The long standing indie rocking four-piece of Fremantle, San Cisco put on a show to be remembered owning the Festival Hall stage for over an hour. The set was clearly one meant for a party and they lit up the opening show of their country wide tour alongside Ball Park Music with style. 


Firing into the hits immediately, San Cisco opened their tour account with “The Distance”, their lead up single to their third album The Water. The opening synths of the track sent the crowd overboard, with cheering so loud Festival Hall may have started to shake. The boppy, spirited number was the perfect opener for the enlivening band who has a history for fun and adventure up on stage.

The hits didn’t stop coming as the tunes came as thick and fast as the bass lines, the set containing fan favourites “Slo Mo”, Wash It All Away” and “Magic” leading through the early part of the San Cisco dance party. The bop of “Hey, Did I Do You Wrong?” with it’s jazzy guitar and punchy vocals set a perfect scene leading into San Cisco’s new single, “When I Dream”, released only a day before the performance, while it didn’t leave enough time to learn the lyrics for a sing-a-long with the crowd, the belting drum beats and hearty vocals from Jordi meant that the party went into meltdown.

After a long hiatus from the song while touring, San Cisco’s now famous Triple-J ‘Like A Version’ of beat-master duo; Daft Punk made a faithful appearance. “Get Lucky” again rose the atmosphere to an even higher level, being a song the whole crowd knew, they jovially sang and danced their way through the cover as San Cisco worked a little of their own buoyant charm into the track.

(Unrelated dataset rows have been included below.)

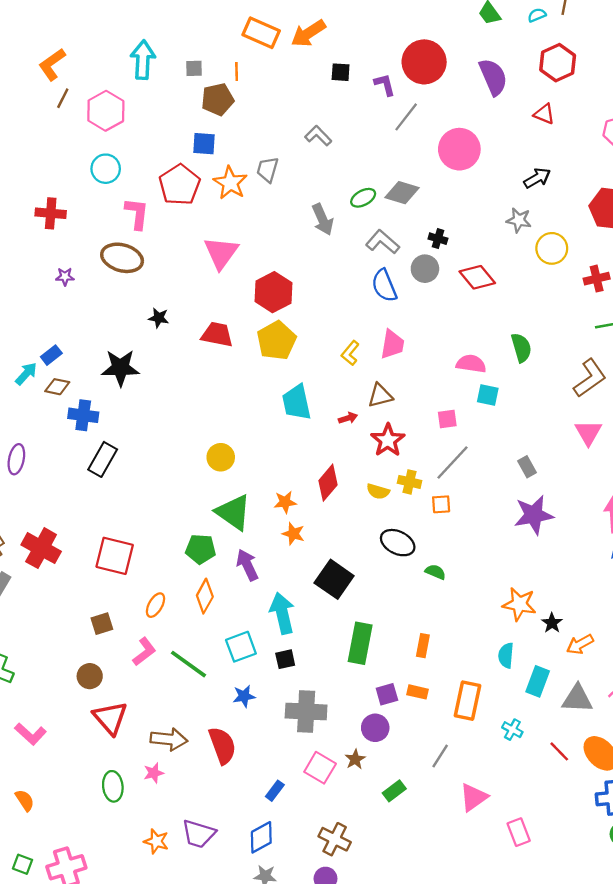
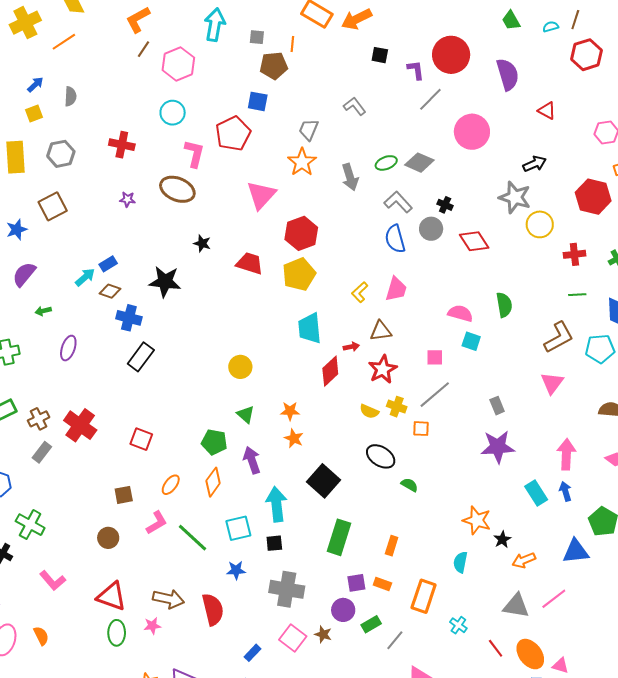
red hexagon: (558, 63) -> (587, 55), moved
orange star: (230, 183) -> (302, 162), moved
gray star: (519, 220) -> (515, 197), size x1.5
red diamond: (328, 483) -> (330, 371), moved
green triangle: (233, 512) -> (246, 414), size x0.6
red square: (115, 556) -> (141, 439), size x0.7
cyan rectangle: (538, 681) -> (536, 493), moved, turned -60
red triangle: (110, 718) -> (112, 596), moved, turned -36
brown star: (355, 759) -> (323, 634), turned -30
green rectangle: (394, 791) -> (371, 624), moved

Time flew after “Get Lucky” as a slew of San Cisco fan favourites led to their big finish. The fanciful “Jealousy”, “Awkward” blasted through as the incredibly lively, “Fred Astaire” turned it up again before lead singer Jordi Davieson introduced San Cisco’s famous song about ‘spending too much time together’. San Cisco’s “Too Much Time Together” brilliantly ended the set as San Cisco sprinted to the end, the well known track, with its bluesy chords, jubilant group vocals and bouncing keys was exactly what was needed in the lead up to the Ball Park Music set, keeping the baying crowd content for that extra thirty minute wait.

Ball Park Music’s set stole the act; and while it would almost have been too easy to leave Festival Hall after San Cisco’s enticing, upbeat set the punters remained, surely ready to be rewarded for their time in the premiere venue. The band opened with three massive tracks – “The End Times”, accompanied by confetti cannons to start the show off with some real zest and excitement, “Everything Is Shit”, followed by “The Perfect Life Does Not Exist”. The three opening tracks helped Ball Park pick up where San Cisco left off, putting the simmering energy in the hall to an immediate use. “It’s Nice To Be Alive” caused the band to leave lead singer Sam Cromack for a solo acoustic rendition of the track. The crowd were behind it, singing along to the cheerful track.

The band’s set was a masterful combination of their new and old tracks, with Sam getting somewhat nostalgic as the Melbourne performance found itself almost ten years to the day that Ball Park Music set off on their journey to become one of Australia’s leading indie outfits. As such, it was only right that the band returned to their first album Happiness And Surrounding Suburbs and use it to play a string of hits not seen on their touring circuit for some years. This meant tracks such as “Bad Luck Blues Pt. 2” and “Alligator” where are selling point of the Melbourne setlist, using the heavier sounds of Ball Park Music’s early albums to thrill the crowd, some songs appearing back on tour after a long hiatus.

They kept their Brisbane sound abouts them, funnelling the magic of fellow Queensland band Custard through their cover of the band’s song “Apartment”. The grungy sound of the track with its thumping bass and shredding guitar; courtesy of bassist Jennifer Boyce and lead guitar Dean Hanson was a reminder of the talent Ball Park Music held over music, hurtling their sound deep into the cover while still having it remain a cover.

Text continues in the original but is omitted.